• _Task to carry out_: Give the data again in full, without pictures.

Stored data

__________

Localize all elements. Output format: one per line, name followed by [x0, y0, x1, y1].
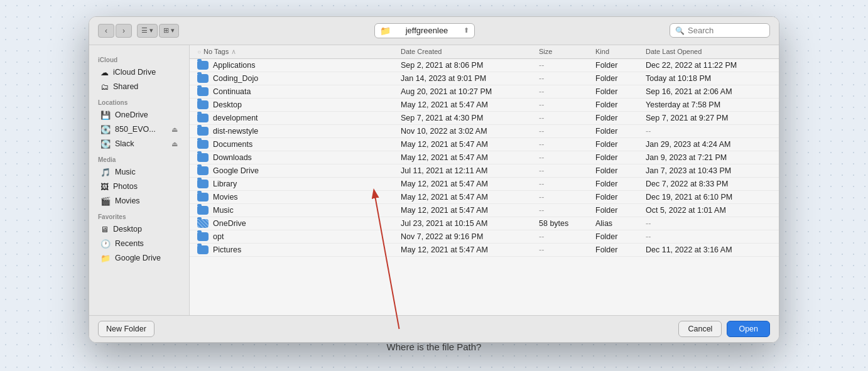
sidebar-item-icloud-drive[interactable]: ☁ iCloud Drive — [92, 65, 187, 80]
sidebar-item-slack-label: Slack — [115, 139, 134, 148]
file-name-text: Pictures — [213, 245, 241, 254]
col-kind-header: Kind — [595, 48, 646, 56]
kind-cell: Folder — [595, 245, 646, 254]
file-name-cell: Library — [197, 180, 401, 188]
kind-cell: Folder — [595, 127, 646, 136]
kind-cell: Folder — [595, 61, 646, 70]
file-name-text: Music — [213, 206, 234, 215]
table-row[interactable]: dist-newstyleNov 10, 2022 at 3:02 AM--Fo… — [190, 125, 779, 138]
photos-icon: 🖼 — [100, 182, 109, 191]
kind-cell: Folder — [595, 140, 646, 149]
size-cell: -- — [539, 193, 595, 202]
sidebar-item-desktop[interactable]: 🖥 Desktop — [92, 222, 187, 237]
file-name-cell: Documents — [197, 140, 401, 149]
table-row[interactable]: PicturesMay 12, 2021 at 5:47 AM--FolderD… — [190, 244, 779, 257]
date-created-cell: Jul 11, 2021 at 12:11 AM — [401, 166, 539, 175]
file-name-text: Google Drive — [213, 166, 259, 175]
sidebar-item-850evo[interactable]: 💽 850_EVO... ⏏ — [92, 122, 187, 137]
file-name-cell: Downloads — [197, 153, 401, 162]
col-date-header: Date Created — [401, 48, 539, 56]
table-row[interactable]: OneDriveJul 23, 2021 at 10:15 AM58 bytes… — [190, 217, 779, 230]
grid-view-chevron: ▾ — [171, 26, 175, 35]
kind-cell: Folder — [595, 74, 646, 83]
table-row[interactable]: Coding_DojoJan 14, 2023 at 9:01 PM--Fold… — [190, 72, 779, 85]
location-name: jeffgreenlee — [406, 26, 448, 35]
last-opened-cell: Yesterday at 7:58 PM — [646, 100, 771, 109]
list-view-button[interactable]: ☰ ▾ — [137, 24, 158, 38]
onedrive-icon: 💾 — [100, 110, 111, 120]
table-row[interactable]: optNov 7, 2022 at 9:16 PM--Folder-- — [190, 230, 779, 244]
sidebar-item-photos[interactable]: 🖼 Photos — [92, 180, 187, 194]
grid-view-button[interactable]: ⊞ ▾ — [159, 24, 179, 38]
sidebar-item-slack[interactable]: 💽 Slack ⏏ — [92, 137, 187, 151]
sidebar-item-shared[interactable]: 🗂 Shared — [92, 80, 187, 94]
sidebar-item-music[interactable]: 🎵 Music — [92, 165, 187, 180]
file-name-text: OneDrive — [213, 219, 246, 228]
folder-icon — [197, 140, 209, 149]
sidebar-item-movies[interactable]: 🎬 Movies — [92, 194, 187, 208]
size-cell: -- — [539, 245, 595, 254]
icloud-drive-icon: ☁ — [100, 68, 109, 77]
table-row[interactable]: MusicMay 12, 2021 at 5:47 AM--FolderOct … — [190, 204, 779, 217]
table-header: ○ No Tags ∧ Date Created Size Kind Date … — [190, 45, 779, 59]
table-row[interactable]: ApplicationsSep 2, 2021 at 8:06 PM--Fold… — [190, 59, 779, 72]
last-opened-cell: Dec 19, 2021 at 6:10 PM — [646, 193, 771, 202]
movies-icon: 🎬 — [100, 196, 111, 206]
recents-icon: 🕐 — [100, 239, 111, 249]
file-table: ○ No Tags ∧ Date Created Size Kind Date … — [190, 45, 779, 315]
sidebar-item-photos-label: Photos — [113, 182, 138, 191]
size-cell: -- — [539, 74, 595, 83]
file-name-cell: Movies — [197, 193, 401, 202]
search-input[interactable] — [688, 26, 763, 35]
file-name-cell: OneDrive — [197, 219, 401, 228]
eject-icon-850: ⏏ — [171, 126, 178, 134]
table-row[interactable]: DownloadsMay 12, 2021 at 5:47 AM--Folder… — [190, 151, 779, 164]
last-opened-cell: Jan 29, 2023 at 4:24 AM — [646, 140, 771, 149]
date-created-cell: Sep 7, 2021 at 4:30 PM — [401, 114, 539, 122]
footer-right: Cancel Open — [678, 321, 770, 337]
sidebar-item-onedrive[interactable]: 💾 OneDrive — [92, 108, 187, 122]
cancel-button[interactable]: Cancel — [678, 321, 722, 337]
sidebar-item-googledrive[interactable]: 📁 Google Drive — [92, 251, 187, 266]
back-button[interactable]: ‹ — [98, 24, 114, 38]
search-box[interactable]: 🔍 — [670, 23, 770, 38]
open-button[interactable]: Open — [727, 321, 770, 337]
file-name-text: Desktop — [213, 100, 242, 109]
date-created-cell: Jul 23, 2021 at 10:15 AM — [401, 219, 539, 228]
file-name-cell: Music — [197, 206, 401, 215]
dialog-footer: New Folder Cancel Open — [89, 315, 779, 342]
file-name-text: Continuata — [213, 87, 251, 96]
sidebar-item-recents[interactable]: 🕐 Recents — [92, 237, 187, 251]
kind-cell: Folder — [595, 206, 646, 215]
eject-icon-slack: ⏏ — [171, 140, 178, 148]
forward-button[interactable]: › — [116, 24, 132, 38]
date-created-cell: Jan 14, 2023 at 9:01 PM — [401, 74, 539, 83]
table-row[interactable]: ContinuataAug 20, 2021 at 10:27 PM--Fold… — [190, 85, 779, 99]
location-folder-icon: 📁 — [380, 26, 391, 36]
size-cell: -- — [539, 61, 595, 70]
table-row[interactable]: LibraryMay 12, 2021 at 5:47 AM--FolderDe… — [190, 178, 779, 191]
table-row[interactable]: developmentSep 7, 2021 at 4:30 PM--Folde… — [190, 112, 779, 125]
size-cell: -- — [539, 114, 595, 122]
shared-icon: 🗂 — [100, 82, 109, 92]
date-created-cell: May 12, 2021 at 5:47 AM — [401, 140, 539, 149]
last-opened-cell: Today at 10:18 PM — [646, 74, 771, 83]
location-chevron-icon: ⬆ — [464, 26, 469, 35]
file-name-text: Downloads — [213, 153, 252, 162]
date-created-cell: Sep 2, 2021 at 8:06 PM — [401, 61, 539, 70]
location-pill[interactable]: 📁 jeffgreenlee ⬆ — [374, 23, 475, 38]
last-opened-cell: Sep 7, 2021 at 9:27 PM — [646, 114, 771, 122]
table-row[interactable]: DocumentsMay 12, 2021 at 5:47 AM--Folder… — [190, 138, 779, 151]
kind-cell: Folder — [595, 114, 646, 122]
last-opened-cell: Oct 5, 2022 at 1:01 AM — [646, 206, 771, 215]
file-name-text: dist-newstyle — [213, 127, 258, 136]
date-created-cell: May 12, 2021 at 5:47 AM — [401, 180, 539, 188]
table-row[interactable]: DesktopMay 12, 2021 at 5:47 AM--FolderYe… — [190, 99, 779, 112]
new-folder-button[interactable]: New Folder — [98, 321, 155, 337]
file-name-text: Applications — [213, 61, 255, 70]
folder-icon — [197, 245, 209, 254]
table-row[interactable]: Google DriveJul 11, 2021 at 12:11 AM--Fo… — [190, 164, 779, 178]
table-row[interactable]: MoviesMay 12, 2021 at 5:47 AM--FolderDec… — [190, 191, 779, 204]
col-name-header: ○ No Tags ∧ — [197, 48, 401, 56]
last-opened-cell: -- — [646, 127, 771, 136]
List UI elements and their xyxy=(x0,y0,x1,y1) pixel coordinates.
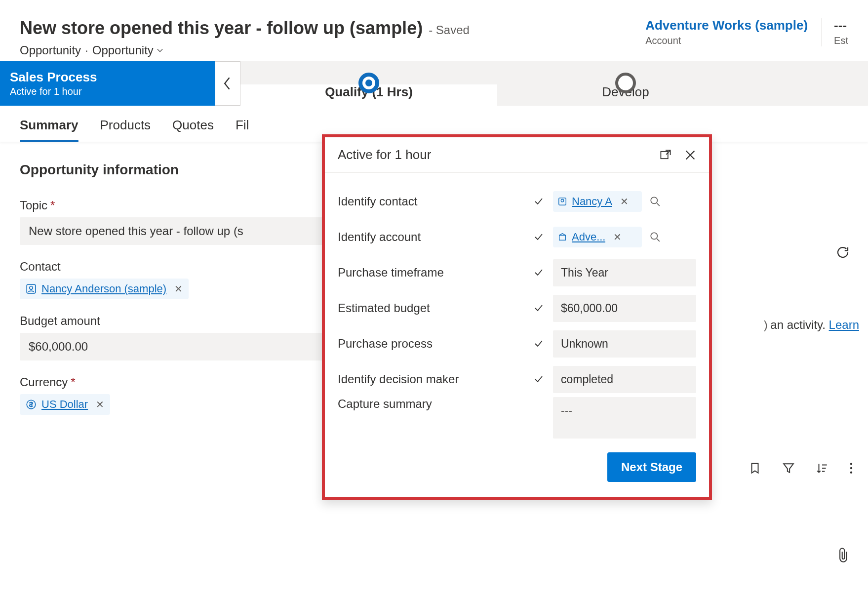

__________

• _Response to this exercise_:
Localize all elements. Output format: one per line, name followed by [x0, y0, x1, y1].
sidebar-item-icloud-drive[interactable]: ☁ iCloud Drive — [92, 65, 187, 80]
sidebar-item-slack-label: Slack — [115, 139, 134, 148]
file-name-text: Pictures — [213, 245, 241, 254]
col-kind-header: Kind — [595, 48, 646, 56]
kind-cell: Folder — [595, 245, 646, 254]
file-name-cell: Library — [197, 180, 401, 188]
kind-cell: Folder — [595, 127, 646, 136]
kind-cell: Folder — [595, 61, 646, 70]
file-name-text: Music — [213, 206, 234, 215]
table-row[interactable]: dist-newstyleNov 10, 2022 at 3:02 AM--Fo… — [190, 125, 779, 138]
photos-icon: 🖼 — [100, 182, 109, 191]
kind-cell: Folder — [595, 140, 646, 149]
size-cell: -- — [539, 193, 595, 202]
sidebar-item-desktop[interactable]: 🖥 Desktop — [92, 222, 187, 237]
file-name-cell: Documents — [197, 140, 401, 149]
table-row[interactable]: PicturesMay 12, 2021 at 5:47 AM--FolderD… — [190, 244, 779, 257]
date-created-cell: Jul 11, 2021 at 12:11 AM — [401, 166, 539, 175]
file-name-text: Google Drive — [213, 166, 259, 175]
sidebar-item-850evo[interactable]: 💽 850_EVO... ⏏ — [92, 122, 187, 137]
file-name-cell: Downloads — [197, 153, 401, 162]
col-date-header: Date Created — [401, 48, 539, 56]
table-row[interactable]: OneDriveJul 23, 2021 at 10:15 AM58 bytes… — [190, 217, 779, 230]
grid-view-chevron: ▾ — [171, 26, 175, 35]
kind-cell: Folder — [595, 74, 646, 83]
table-row[interactable]: Coding_DojoJan 14, 2023 at 9:01 PM--Fold… — [190, 72, 779, 85]
location-name: jeffgreenlee — [406, 26, 448, 35]
last-opened-cell: Yesterday at 7:58 PM — [646, 100, 771, 109]
list-view-button[interactable]: ☰ ▾ — [137, 24, 158, 38]
onedrive-icon: 💾 — [100, 110, 111, 120]
table-row[interactable]: optNov 7, 2022 at 9:16 PM--Folder-- — [190, 230, 779, 244]
sidebar-item-photos[interactable]: 🖼 Photos — [92, 180, 187, 194]
grid-view-button[interactable]: ⊞ ▾ — [159, 24, 179, 38]
sidebar-item-slack[interactable]: 💽 Slack ⏏ — [92, 137, 187, 151]
sidebar-item-shared[interactable]: 🗂 Shared — [92, 80, 187, 94]
sidebar-item-music[interactable]: 🎵 Music — [92, 165, 187, 180]
file-name-text: OneDrive — [213, 219, 246, 228]
folder-icon — [197, 140, 209, 149]
sidebar-item-movies[interactable]: 🎬 Movies — [92, 194, 187, 208]
size-cell: -- — [539, 245, 595, 254]
icloud-drive-icon: ☁ — [100, 68, 109, 77]
table-row[interactable]: MusicMay 12, 2021 at 5:47 AM--FolderOct … — [190, 204, 779, 217]
table-header: ○ No Tags ∧ Date Created Size Kind Date … — [190, 45, 779, 59]
table-row[interactable]: ApplicationsSep 2, 2021 at 8:06 PM--Fold… — [190, 59, 779, 72]
last-opened-cell: Dec 19, 2021 at 6:10 PM — [646, 193, 771, 202]
movies-icon: 🎬 — [100, 196, 111, 206]
recents-icon: 🕐 — [100, 239, 111, 249]
file-table: ○ No Tags ∧ Date Created Size Kind Date … — [190, 45, 779, 315]
sidebar-item-photos-label: Photos — [113, 182, 138, 191]
size-cell: -- — [539, 74, 595, 83]
file-name-cell: Movies — [197, 193, 401, 202]
search-input[interactable] — [688, 26, 763, 35]
file-name-cell: OneDrive — [197, 219, 401, 228]
eject-icon-850: ⏏ — [171, 126, 178, 134]
table-row[interactable]: DownloadsMay 12, 2021 at 5:47 AM--Folder… — [190, 151, 779, 164]
last-opened-cell: Jan 29, 2023 at 4:24 AM — [646, 140, 771, 149]
date-created-cell: Sep 7, 2021 at 4:30 PM — [401, 114, 539, 122]
footer-right: Cancel Open — [678, 321, 770, 337]
sidebar-item-onedrive[interactable]: 💾 OneDrive — [92, 108, 187, 122]
cancel-button[interactable]: Cancel — [678, 321, 722, 337]
sidebar-item-googledrive[interactable]: 📁 Google Drive — [92, 251, 187, 266]
back-button[interactable]: ‹ — [98, 24, 114, 38]
search-box[interactable]: 🔍 — [670, 23, 770, 38]
open-button[interactable]: Open — [727, 321, 770, 337]
file-name-text: Desktop — [213, 100, 242, 109]
date-created-cell: Jul 23, 2021 at 10:15 AM — [401, 219, 539, 228]
file-name-cell: Music — [197, 206, 401, 215]
dialog-footer: New Folder Cancel Open — [89, 315, 779, 342]
file-name-text: Continuata — [213, 87, 251, 96]
sidebar-item-recents[interactable]: 🕐 Recents — [92, 237, 187, 251]
kind-cell: Folder — [595, 206, 646, 215]
eject-icon-slack: ⏏ — [171, 140, 178, 148]
forward-button[interactable]: › — [116, 24, 132, 38]
date-created-cell: Jan 14, 2023 at 9:01 PM — [401, 74, 539, 83]
table-row[interactable]: ContinuataAug 20, 2021 at 10:27 PM--Fold… — [190, 85, 779, 99]
location-folder-icon: 📁 — [380, 26, 391, 36]
size-cell: -- — [539, 61, 595, 70]
table-row[interactable]: LibraryMay 12, 2021 at 5:47 AM--FolderDe… — [190, 178, 779, 191]
table-row[interactable]: developmentSep 7, 2021 at 4:30 PM--Folde… — [190, 112, 779, 125]
size-cell: -- — [539, 114, 595, 122]
shared-icon: 🗂 — [100, 82, 109, 92]
date-created-cell: May 12, 2021 at 5:47 AM — [401, 140, 539, 149]
last-opened-cell: Today at 10:18 PM — [646, 74, 771, 83]
location-chevron-icon: ⬆ — [464, 26, 469, 35]
file-name-text: Downloads — [213, 153, 252, 162]
date-created-cell: Sep 2, 2021 at 8:06 PM — [401, 61, 539, 70]
location-pill[interactable]: 📁 jeffgreenlee ⬆ — [374, 23, 475, 38]
last-opened-cell: Sep 7, 2021 at 9:27 PM — [646, 114, 771, 122]
table-row[interactable]: DocumentsMay 12, 2021 at 5:47 AM--Folder… — [190, 138, 779, 151]
kind-cell: Folder — [595, 114, 646, 122]
last-opened-cell: Oct 5, 2022 at 1:01 AM — [646, 206, 771, 215]
file-name-text: dist-newstyle — [213, 127, 258, 136]
date-created-cell: May 12, 2021 at 5:47 AM — [401, 180, 539, 188]
table-row[interactable]: DesktopMay 12, 2021 at 5:47 AM--FolderYe… — [190, 99, 779, 112]
new-folder-button[interactable]: New Folder — [98, 321, 155, 337]
file-name-text: Applications — [213, 61, 255, 70]
folder-icon — [197, 245, 209, 254]
table-row[interactable]: Google DriveJul 11, 2021 at 12:11 AM--Fo… — [190, 164, 779, 178]
table-row[interactable]: MoviesMay 12, 2021 at 5:47 AM--FolderDec… — [190, 191, 779, 204]
col-name-header: ○ No Tags ∧ — [197, 48, 401, 56]
last-opened-cell: -- — [646, 127, 771, 136]
List UI elements and their xyxy=(x0,y0,x1,y1) pixel coordinates.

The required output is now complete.